Effect of mutations in the GacS detection domain on biofilm formation. (a) Biofilm production in glass tubes (upper panel) is illustrated and quantified after crystal violet staining (lower panel). The corresponding levels of biofilm production represent means values (with error bars) obtained from three independent experiments. *, **, *** and ns referred to p < 0.05, p < 0.01 and p < 0.001 and non-significant difference, respectively, according to the Wilcoxon-Mann-Whitney tests. (b) Biofilm formation monitored by confocal laser scanning microscopy after 12 h.
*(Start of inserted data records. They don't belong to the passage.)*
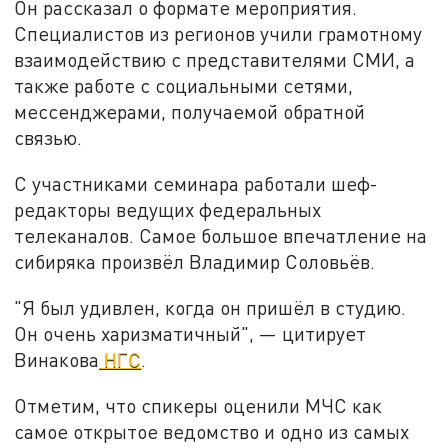
Он рассказал о формате мероприятия.
Специалистов из регионов учили грамотному
взаимодействию с представителями СМИ, а
также работе с социальными сетями,
мессенджерами, получаемой обратной
связью.
С участниками семинара работали шеф-
редакторы ведущих федеральных
телеканалов. Самое большое впечатление на
сибиряка произвёл Владимир Соловьёв.
"Я был удивлен, когда он пришёл в студию.
Он очень харизматичный", — цитирует
Винакова
НГС
.
Отметим, что спикеры оценили МЧС как
самое открытое ведомство и одно из самых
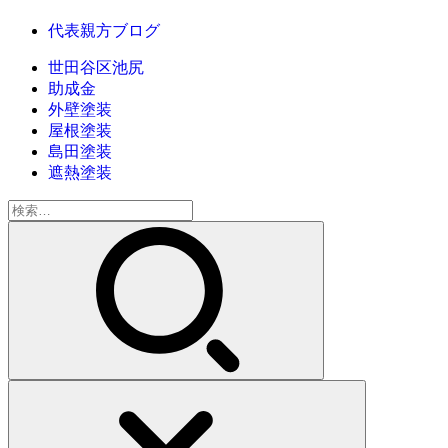
代表親方ブログ
世田谷区池尻
助成金
外壁塗装
屋根塗装
島田塗装
遮熱塗装
検
索:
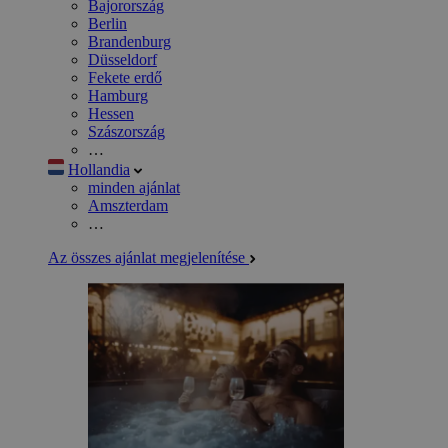
Bajorország
Berlin
Brandenburg
Düsseldorf
Fekete erdő
Hamburg
Hessen
Szászország
…
Hollandia
minden ajánlat
Amszterdam
…
Az összes ajánlat megjelenítése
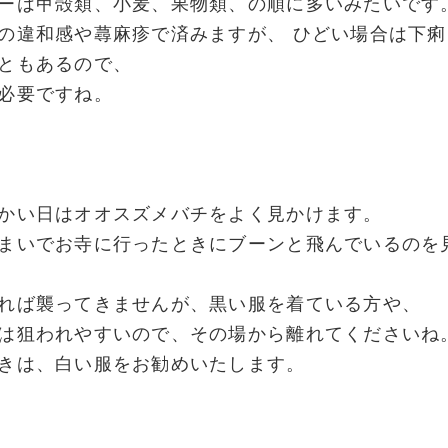
ーは甲殻類、小麦、果物類、の順に多いみたいです
の違和感や蕁麻疹で済みますが、 ひどい場合は下
ともあるので、
必要ですね。
かい日はオオスズメバチをよく見かけます。
まいでお寺に行ったときにブーンと飛んでいるのを
れば襲ってきませんが、黒い服を着ている方や、
は狙われやすいので、その場から離れてくださいね
きは、白い服をお勧めいたします。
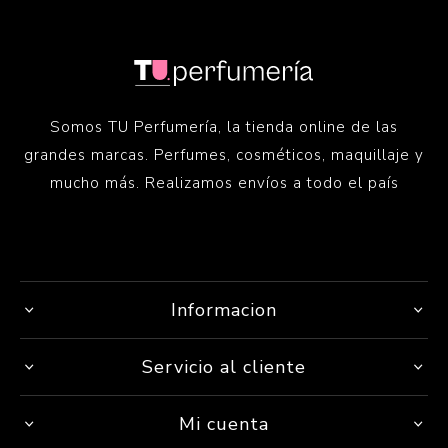
Somos TU Perfumería, la tienda online de las
grandes marcas. Perfumes, cosméticos, maquillaje y
mucho más. Realizamos envíos a todo el país
Informacion
Servicio al cliente
Mi cuenta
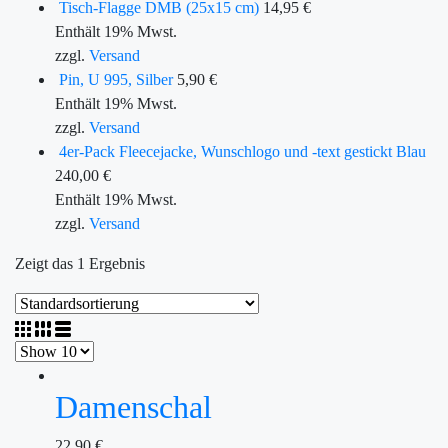
Tisch-Flagge DMB (25x15 cm)
14,95
€
Enthält 19% Mwst.
zzgl.
Versand
Pin, U 995, Silber
5,90
€
Enthält 19% Mwst.
zzgl.
Versand
4er-Pack Fleecejacke, Wunschlogo und -text gestickt Blau
240,00
€
Enthält 19% Mwst.
zzgl.
Versand
Zeigt das 1 Ergebnis
Damenschal
22,90
€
Extracted z images and their respective xy and xz planes are shown.

Figure 8

Effect of mutations in the GacS detection domain on rsm genes, T3SS and T6SS expression. (a) Activities of the rsmZ–lacZ (left panel) and rsmY–lacZ (right panel) transcriptional chromosomal fusions were monitored at different growth stages in the PAK_WT, PAKΔgacS, PAKgacS _R94A, PAKgacS _H97A, PAKgacS _H124A PAKgacS _H133A strains. The corresponding β-galactosidase activities are expressed in Miller units and correspond to mean values (with error bars) obtained from three independent experiments. (b) Transcript levels of VgrG1b (T6SS; black bar) and ExoS (T3SS; white bar) were monitored in the PAK, PAKΔgacS, PAKgacS _R94A, PAKgacS _H97A, PAKgacS _H124A and PAKgacS _H133A strains using RT-qPCR and fold change is displayed for the four mutant strains compared to the PAK strain. *, ** and *** refer to p < 0.05, p < 0.01 and p < 0.001, respectively, according to the moderated t-tests.